# OpenML in Python 
OpenML is an online collaboration platform for machine learning: 

* Find or share interesting, well-documented datasets
* Define research / modelling goals (tasks)
* Explore large amounts of machine learning algorithms, with APIs in Java, R, Python
* Log and share reproducible experiments, models, results 
* Works seamlessly with scikit-learn and other libraries
* Large scale benchmarking, compare to state of the art

# Installation

* `pip install openml`

In [0]:
!pip install openml

### Exercise
- Find datasets with more than 10000 examples
- Find a dataset called 'eeg_eye_state'
- Find all datasets with more than 50 classes

In [0]:
# List datasets
import openml as oml
openml_list = oml.datasets.list_datasets()

# Show a nice table
import pandas as pd
datalist = pd.DataFrame.from_dict(openml_list, orient='index') 
datalist = datalist[['did','name','NumberOfInstances','NumberOfFeatures','NumberOfClasses'
]]
print("First 10 of %s datasets..." % len(datalist))
datalist.head(n=10)

In [0]:
datalist[datalist.NumberOfInstances>10000
        ].sort_values(['NumberOfInstances']).head(n=20)

In [0]:
datalist.query('name == "eeg-eye-state"')

In [0]:
datalist.query('NumberOfClasses > 50')

## Download datasets
This is done based on the dataset ID ('did').

In [0]:
dataset = oml.datasets.get_dataset(1471)

# Print a summary
print("This is dataset '%s', the target feature is '%s'" % 
      (dataset.name, dataset.default_target_attribute))
print("URL: %s" % dataset.url)
print(dataset.description[:500])

Get the actual data.  
Returned as numpy array, with meta-info (e.g. target feature, feature names,...)

In [0]:
X, y, attribute_names = dataset.get_data(
    target=dataset.default_target_attribute,
    return_attribute_names=True,
)
eeg = pd.DataFrame(X, columns=attribute_names)
eeg['class'] = y
print(eeg[:10])

### Exercise
- Explore the data visually

In [0]:
%matplotlib inline
eegs = eeg.sample(n=1000)
_ = pd.plotting.scatter_matrix(
    eegs.iloc[:100,:4], 
    c=eegs[:100]['class'], 
    figsize=(10, 10), 
    marker='o', 
    hist_kwds={'bins': 20}, 
    alpha=.8, 
    cmap='plasma'
)

# Task

The function `openml.evaluation.list_evaluations(...)` returns a dictionary of evaluation records. It has several filtering functions, to keep the resulting set small (keep in mind that OpenML has almost 10 million runs, and more than a billion evaluation records). The function is documented in the [API docs](https://openml.github.io/openml-python/master/generated/openml.evaluations.list_evaluations.html#openml.evaluations.list_evaluations).IIt returns a dict mapping from `run_id` to [OpenMLEvaluation](https://openml.github.io/openml-python/master/generated/openml.OpenMLEvaluation.html#openml.OpenMLEvaluation). Examples of filters are `task`, `flow` and `function`. Note that one of these is mandatory.

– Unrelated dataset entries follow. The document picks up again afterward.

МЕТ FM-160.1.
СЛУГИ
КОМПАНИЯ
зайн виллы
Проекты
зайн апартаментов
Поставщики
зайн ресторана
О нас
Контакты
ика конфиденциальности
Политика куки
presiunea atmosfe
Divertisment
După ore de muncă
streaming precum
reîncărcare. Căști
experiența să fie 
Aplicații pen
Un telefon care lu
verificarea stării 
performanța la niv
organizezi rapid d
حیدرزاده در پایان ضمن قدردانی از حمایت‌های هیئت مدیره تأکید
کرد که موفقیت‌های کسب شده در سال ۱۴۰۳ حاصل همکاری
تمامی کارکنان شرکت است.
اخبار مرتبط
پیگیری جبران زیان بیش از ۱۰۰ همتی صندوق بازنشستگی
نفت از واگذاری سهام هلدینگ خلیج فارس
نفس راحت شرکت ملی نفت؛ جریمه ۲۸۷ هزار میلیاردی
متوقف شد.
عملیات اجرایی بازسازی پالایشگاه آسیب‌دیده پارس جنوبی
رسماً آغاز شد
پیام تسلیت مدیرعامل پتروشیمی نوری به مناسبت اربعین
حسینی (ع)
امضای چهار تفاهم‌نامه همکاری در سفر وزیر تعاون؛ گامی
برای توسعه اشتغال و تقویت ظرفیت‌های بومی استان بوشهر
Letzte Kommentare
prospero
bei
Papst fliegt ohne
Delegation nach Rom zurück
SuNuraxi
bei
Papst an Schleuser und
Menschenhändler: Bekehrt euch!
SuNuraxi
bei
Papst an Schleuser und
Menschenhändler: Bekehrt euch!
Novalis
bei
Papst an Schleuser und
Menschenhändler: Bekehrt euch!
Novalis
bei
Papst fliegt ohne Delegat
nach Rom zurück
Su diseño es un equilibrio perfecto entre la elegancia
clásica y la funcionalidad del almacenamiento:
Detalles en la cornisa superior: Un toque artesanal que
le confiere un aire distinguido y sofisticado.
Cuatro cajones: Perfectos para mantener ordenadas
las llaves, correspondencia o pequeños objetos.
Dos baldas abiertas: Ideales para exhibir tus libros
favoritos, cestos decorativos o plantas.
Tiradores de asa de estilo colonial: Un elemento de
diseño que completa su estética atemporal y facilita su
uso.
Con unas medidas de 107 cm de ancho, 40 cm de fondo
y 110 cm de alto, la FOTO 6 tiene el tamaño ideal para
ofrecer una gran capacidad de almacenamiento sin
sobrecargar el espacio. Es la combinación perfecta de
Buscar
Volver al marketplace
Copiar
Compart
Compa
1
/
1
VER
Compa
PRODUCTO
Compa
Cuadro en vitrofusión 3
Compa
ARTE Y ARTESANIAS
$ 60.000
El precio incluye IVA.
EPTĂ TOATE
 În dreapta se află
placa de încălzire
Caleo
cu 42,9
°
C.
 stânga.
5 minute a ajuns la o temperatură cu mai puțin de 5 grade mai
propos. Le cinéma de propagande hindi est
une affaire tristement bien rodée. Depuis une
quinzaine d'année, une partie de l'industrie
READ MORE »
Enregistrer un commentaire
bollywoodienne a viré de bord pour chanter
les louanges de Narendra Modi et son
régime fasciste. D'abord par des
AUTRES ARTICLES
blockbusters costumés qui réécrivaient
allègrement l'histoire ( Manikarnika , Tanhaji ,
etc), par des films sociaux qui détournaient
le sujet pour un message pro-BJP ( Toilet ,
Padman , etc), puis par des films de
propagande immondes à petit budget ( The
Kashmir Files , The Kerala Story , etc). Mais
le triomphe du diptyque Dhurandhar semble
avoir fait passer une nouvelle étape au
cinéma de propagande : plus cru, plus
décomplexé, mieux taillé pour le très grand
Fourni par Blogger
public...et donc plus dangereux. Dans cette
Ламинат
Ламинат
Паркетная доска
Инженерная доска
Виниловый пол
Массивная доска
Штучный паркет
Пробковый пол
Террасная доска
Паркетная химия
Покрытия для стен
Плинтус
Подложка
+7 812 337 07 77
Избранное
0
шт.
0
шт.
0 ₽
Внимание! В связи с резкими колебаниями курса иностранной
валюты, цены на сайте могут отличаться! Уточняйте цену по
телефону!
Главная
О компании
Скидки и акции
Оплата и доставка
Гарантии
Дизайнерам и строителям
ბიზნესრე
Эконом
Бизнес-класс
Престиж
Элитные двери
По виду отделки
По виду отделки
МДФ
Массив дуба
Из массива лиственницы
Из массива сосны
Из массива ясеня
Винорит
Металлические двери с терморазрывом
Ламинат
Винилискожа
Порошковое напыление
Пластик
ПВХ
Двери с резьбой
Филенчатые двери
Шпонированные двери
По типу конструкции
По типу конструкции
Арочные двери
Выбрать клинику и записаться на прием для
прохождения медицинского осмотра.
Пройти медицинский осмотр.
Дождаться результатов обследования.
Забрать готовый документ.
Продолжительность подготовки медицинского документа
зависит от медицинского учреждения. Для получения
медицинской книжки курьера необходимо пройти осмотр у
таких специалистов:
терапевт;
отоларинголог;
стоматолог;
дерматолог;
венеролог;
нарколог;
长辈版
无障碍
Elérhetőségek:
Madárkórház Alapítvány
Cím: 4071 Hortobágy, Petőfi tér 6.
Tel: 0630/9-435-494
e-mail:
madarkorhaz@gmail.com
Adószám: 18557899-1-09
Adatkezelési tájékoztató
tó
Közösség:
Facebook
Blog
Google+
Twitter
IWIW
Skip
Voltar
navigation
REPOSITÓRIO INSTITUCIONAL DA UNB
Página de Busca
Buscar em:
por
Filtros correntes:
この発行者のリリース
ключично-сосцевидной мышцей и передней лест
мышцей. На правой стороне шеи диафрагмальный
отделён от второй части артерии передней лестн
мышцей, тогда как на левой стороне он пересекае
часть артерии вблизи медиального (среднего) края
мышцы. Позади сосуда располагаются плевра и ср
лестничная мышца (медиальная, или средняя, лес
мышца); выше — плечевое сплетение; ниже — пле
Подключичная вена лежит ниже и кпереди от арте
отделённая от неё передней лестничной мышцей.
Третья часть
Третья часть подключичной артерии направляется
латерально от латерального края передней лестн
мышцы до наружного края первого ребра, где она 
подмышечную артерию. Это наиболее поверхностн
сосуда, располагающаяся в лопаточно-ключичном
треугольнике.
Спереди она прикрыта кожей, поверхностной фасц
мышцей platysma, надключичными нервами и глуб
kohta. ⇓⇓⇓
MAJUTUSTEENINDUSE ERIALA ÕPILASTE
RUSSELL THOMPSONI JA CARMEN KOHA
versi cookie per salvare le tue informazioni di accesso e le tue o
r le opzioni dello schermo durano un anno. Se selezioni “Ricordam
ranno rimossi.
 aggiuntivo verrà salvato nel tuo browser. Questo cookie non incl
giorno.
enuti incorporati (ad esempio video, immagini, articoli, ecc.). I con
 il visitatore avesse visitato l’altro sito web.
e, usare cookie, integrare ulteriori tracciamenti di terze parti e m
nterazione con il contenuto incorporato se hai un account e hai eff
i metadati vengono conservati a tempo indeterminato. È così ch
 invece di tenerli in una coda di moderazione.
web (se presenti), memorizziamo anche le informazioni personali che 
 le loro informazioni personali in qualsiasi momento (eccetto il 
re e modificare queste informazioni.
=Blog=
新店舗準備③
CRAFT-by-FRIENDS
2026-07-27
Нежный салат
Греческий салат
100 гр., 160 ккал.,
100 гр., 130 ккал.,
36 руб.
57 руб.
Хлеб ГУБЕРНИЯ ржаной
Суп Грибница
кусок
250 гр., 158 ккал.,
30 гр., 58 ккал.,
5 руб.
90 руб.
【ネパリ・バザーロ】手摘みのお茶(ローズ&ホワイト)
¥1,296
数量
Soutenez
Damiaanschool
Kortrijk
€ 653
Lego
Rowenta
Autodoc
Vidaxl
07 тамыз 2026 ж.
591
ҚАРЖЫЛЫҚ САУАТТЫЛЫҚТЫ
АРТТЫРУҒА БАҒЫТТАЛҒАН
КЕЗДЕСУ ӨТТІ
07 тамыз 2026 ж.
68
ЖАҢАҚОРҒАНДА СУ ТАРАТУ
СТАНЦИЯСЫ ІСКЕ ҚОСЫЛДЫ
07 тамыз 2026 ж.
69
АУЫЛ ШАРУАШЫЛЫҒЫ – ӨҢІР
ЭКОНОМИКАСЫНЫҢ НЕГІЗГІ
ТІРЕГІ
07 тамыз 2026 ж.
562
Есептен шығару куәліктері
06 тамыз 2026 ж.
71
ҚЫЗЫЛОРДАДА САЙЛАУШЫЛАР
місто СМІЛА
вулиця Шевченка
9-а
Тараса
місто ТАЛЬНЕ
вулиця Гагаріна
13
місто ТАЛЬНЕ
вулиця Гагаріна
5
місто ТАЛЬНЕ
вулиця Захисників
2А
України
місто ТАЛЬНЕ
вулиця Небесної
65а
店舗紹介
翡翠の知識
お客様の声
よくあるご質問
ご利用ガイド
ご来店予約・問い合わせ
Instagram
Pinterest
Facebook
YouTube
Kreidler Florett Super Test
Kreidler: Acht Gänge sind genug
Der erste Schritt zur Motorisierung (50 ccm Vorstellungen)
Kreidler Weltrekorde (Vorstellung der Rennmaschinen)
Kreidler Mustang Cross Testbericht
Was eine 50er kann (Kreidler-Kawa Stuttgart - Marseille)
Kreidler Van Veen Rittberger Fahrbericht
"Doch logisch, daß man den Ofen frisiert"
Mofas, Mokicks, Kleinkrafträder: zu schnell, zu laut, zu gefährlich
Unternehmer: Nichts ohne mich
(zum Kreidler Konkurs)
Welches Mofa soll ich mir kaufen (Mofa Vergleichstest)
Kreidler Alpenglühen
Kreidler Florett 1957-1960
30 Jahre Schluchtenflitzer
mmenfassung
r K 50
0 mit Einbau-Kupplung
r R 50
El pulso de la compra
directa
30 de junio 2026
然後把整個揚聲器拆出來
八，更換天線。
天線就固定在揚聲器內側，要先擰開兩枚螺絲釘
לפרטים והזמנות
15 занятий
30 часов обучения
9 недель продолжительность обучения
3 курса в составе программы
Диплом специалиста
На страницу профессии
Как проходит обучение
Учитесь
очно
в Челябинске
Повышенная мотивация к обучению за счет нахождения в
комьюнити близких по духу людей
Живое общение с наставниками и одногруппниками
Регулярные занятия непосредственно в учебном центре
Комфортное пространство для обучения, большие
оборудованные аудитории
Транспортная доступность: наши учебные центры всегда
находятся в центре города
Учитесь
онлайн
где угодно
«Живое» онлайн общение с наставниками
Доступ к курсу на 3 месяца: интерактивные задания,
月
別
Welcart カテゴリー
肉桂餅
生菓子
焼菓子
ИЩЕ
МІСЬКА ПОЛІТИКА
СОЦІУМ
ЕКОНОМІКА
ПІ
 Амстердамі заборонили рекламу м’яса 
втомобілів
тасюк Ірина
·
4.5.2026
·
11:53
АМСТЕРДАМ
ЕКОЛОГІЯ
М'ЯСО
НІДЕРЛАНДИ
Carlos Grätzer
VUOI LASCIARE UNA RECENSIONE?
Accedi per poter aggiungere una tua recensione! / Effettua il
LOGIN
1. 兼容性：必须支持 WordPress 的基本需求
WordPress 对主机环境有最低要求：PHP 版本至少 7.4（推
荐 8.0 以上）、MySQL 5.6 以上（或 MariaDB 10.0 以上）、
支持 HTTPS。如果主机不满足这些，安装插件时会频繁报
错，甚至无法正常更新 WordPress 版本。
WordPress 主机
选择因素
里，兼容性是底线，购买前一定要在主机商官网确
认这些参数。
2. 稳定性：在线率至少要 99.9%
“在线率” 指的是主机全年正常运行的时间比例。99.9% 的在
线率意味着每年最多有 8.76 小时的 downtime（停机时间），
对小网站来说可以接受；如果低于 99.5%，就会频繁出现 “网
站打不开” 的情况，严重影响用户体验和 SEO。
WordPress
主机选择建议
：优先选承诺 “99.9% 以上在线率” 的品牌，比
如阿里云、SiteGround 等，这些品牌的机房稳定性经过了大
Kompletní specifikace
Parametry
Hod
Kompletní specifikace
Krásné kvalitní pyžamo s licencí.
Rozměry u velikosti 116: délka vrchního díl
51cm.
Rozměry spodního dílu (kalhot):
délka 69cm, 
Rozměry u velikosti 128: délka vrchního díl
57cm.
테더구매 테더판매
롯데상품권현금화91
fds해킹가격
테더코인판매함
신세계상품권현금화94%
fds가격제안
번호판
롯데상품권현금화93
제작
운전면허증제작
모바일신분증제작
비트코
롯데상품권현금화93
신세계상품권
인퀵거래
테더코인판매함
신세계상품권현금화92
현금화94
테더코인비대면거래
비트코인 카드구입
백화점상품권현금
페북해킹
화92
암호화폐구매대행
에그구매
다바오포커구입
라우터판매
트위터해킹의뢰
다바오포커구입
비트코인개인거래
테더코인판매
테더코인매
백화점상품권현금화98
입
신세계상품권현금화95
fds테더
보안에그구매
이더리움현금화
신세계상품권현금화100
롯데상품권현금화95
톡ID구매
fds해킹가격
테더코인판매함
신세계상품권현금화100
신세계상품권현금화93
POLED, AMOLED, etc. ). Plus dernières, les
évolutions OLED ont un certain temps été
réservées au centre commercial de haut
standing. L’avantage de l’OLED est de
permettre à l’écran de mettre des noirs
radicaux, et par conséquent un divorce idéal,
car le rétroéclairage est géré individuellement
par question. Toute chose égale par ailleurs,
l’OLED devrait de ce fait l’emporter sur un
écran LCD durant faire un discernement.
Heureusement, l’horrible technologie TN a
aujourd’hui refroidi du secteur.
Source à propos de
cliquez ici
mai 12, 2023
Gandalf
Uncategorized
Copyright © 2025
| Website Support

* Obtain a subset of 100 predictive accuracy (`predictive_accuracy`) results on the letter dataset (task id = 6).
* Obtain a subset of 100 predictive accuracy (`predictive_accuracy`) results per task in the OpenML 100 and plot these 

In [0]:
import seaborn as sns
import pandas as pd
import openml as oml

suite = oml.study.get_study('OpenML100')
scores = []
for task_id in suite.tasks[:10]: # [SPEED] only first 10 tasks
  results = oml.evaluations.list_evaluations(function='predictive_accuracy', task=[task_id], size=100)
  # Download the tasks and plot the scores
  for evaluation in results.values():
    scores.append({"flow": evaluation.flow_name, "score": evaluation.value, "task": evaluation.data_name})
    
sns.violinplot(x="task", y="score", data=pd.DataFrame(scores), scale="width", palette="Set3");

# Dataset Upload

There are various ways to upload a dataset. The most convenient ways are documented in [this example](https://github.com/openml/openml-python/blob/master/examples/create_upload_tutorial.py). Most conveniently, this can be done using a [pandas dataframe](https://github.com/openml/openml-python/blob/a0ef724fec6ab31f6381d3ac2a84827ab535170d/examples/create_upload_tutorial.py#L206). Additionally, we need to create a [OpenMLDataset](https://openml.github.io/openml-python/master/generated/openml.OpenMLDataset.html#openml.OpenMLDataset) object, containing information about the dataset. Most notably, the arguments `name`, `default_target_attribute`, `attributes` and `data` need to be set.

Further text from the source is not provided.